Exactly the lines from the beginning of the material to the line with "The ransomware assault" are to be repeated, both ends included.

> [Information supplied]
++++++++++++++++++++
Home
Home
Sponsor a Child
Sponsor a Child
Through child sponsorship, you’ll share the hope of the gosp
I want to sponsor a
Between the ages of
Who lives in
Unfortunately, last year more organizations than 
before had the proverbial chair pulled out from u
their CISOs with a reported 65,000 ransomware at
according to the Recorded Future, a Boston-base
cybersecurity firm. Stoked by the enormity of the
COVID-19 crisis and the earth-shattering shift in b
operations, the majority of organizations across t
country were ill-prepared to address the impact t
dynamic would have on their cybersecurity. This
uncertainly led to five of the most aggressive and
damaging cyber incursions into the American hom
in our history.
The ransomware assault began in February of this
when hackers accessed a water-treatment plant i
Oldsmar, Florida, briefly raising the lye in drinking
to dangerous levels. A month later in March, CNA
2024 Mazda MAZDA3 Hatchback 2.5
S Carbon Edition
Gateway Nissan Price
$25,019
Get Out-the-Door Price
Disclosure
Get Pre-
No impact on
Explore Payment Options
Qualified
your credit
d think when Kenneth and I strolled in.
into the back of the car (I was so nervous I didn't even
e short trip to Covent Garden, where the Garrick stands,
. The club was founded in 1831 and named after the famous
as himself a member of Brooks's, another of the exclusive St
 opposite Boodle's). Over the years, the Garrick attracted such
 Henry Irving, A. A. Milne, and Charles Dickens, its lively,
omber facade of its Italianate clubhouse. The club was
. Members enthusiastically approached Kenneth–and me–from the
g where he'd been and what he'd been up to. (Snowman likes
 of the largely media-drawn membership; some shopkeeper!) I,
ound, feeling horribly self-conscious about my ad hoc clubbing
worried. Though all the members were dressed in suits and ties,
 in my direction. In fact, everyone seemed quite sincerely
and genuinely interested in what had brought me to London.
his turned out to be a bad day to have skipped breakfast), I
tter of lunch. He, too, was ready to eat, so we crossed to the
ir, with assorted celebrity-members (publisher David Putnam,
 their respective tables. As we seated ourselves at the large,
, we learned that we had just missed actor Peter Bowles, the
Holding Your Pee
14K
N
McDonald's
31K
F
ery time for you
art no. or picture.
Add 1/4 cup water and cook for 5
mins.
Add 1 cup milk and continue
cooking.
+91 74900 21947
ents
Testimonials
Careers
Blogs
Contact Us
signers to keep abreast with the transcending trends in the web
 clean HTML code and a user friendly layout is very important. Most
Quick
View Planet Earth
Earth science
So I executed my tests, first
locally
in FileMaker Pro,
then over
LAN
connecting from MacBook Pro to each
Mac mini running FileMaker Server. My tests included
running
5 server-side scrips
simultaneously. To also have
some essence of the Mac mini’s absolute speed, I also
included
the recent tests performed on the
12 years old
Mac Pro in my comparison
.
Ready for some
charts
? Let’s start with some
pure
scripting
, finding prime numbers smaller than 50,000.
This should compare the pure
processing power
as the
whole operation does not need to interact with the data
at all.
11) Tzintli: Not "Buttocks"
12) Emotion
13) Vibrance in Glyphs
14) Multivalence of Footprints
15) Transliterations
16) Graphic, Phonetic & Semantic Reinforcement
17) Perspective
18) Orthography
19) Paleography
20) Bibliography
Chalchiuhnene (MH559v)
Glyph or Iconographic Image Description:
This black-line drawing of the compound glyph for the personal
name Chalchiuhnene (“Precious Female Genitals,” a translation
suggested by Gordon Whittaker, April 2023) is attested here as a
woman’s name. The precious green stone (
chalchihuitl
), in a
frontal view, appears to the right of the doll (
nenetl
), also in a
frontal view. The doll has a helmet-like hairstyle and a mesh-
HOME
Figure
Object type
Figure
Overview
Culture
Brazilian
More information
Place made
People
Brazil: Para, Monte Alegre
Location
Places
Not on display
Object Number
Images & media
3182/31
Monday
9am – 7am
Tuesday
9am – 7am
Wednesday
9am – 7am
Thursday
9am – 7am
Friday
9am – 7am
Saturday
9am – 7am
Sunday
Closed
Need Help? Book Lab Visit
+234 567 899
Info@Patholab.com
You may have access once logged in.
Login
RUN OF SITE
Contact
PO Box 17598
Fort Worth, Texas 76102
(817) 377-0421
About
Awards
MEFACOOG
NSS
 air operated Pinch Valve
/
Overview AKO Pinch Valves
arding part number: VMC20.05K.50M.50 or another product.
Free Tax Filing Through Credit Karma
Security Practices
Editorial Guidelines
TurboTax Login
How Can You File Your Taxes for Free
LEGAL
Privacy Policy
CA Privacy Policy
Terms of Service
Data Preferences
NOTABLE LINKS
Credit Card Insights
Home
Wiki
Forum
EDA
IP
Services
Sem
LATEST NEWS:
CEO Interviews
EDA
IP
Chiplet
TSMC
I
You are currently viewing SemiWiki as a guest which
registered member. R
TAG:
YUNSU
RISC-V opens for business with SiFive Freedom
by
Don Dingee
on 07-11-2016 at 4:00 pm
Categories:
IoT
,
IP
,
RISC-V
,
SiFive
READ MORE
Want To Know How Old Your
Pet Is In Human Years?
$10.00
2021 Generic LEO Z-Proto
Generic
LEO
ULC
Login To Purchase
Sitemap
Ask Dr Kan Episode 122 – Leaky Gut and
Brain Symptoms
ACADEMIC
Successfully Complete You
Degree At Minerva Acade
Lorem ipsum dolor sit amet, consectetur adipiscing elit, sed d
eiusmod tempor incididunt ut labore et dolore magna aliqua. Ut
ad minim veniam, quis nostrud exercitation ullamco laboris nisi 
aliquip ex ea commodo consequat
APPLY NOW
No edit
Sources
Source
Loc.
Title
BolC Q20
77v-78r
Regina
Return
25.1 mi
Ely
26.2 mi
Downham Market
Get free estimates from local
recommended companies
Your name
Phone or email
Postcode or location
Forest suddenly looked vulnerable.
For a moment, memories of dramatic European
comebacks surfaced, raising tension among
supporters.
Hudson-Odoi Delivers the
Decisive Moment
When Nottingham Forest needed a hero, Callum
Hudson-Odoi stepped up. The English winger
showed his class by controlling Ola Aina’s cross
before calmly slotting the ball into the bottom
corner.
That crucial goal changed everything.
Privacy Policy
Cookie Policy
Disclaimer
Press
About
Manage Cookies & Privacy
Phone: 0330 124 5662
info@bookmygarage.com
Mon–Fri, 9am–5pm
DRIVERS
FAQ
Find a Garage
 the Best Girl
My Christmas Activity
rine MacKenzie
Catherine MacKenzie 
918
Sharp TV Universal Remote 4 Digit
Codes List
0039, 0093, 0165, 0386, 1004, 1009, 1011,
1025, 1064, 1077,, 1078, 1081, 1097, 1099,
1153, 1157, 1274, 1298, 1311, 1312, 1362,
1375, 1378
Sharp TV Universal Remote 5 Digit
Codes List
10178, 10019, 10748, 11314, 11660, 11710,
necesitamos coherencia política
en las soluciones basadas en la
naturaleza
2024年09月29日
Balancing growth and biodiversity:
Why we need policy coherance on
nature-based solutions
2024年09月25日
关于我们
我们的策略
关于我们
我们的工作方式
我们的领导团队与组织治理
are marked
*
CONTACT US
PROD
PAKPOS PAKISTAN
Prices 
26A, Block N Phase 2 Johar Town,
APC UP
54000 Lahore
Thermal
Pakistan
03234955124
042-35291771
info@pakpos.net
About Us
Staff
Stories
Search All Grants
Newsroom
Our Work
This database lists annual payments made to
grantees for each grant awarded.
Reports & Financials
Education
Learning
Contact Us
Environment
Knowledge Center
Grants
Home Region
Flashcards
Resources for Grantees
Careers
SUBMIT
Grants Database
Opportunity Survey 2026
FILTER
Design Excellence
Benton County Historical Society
++++++++++++++++++++
> [Output below]
Home
Home
Sponsor a Child
Sponsor a Child
Through child sponsorship, you’ll share the hope of the gosp
I want to sponsor a
Between the ages of
Who lives in
Unfortunately, last year more organizations than 
before had the proverbial chair pulled out from u
their CISOs with a reported 65,000 ransomware at
according to the Recorded Future, a Boston-base
cybersecurity firm. Stoked by the enormity of the
COVID-19 crisis and the earth-shattering shift in b
operations, the majority of organizations across t
country were ill-prepared to address the impact t
dynamic would have on their cybersecurity. This
uncertainly led to five of the most aggressive and
damaging cyber incursions into the American hom
in our history.
The ransomware assault began in February of this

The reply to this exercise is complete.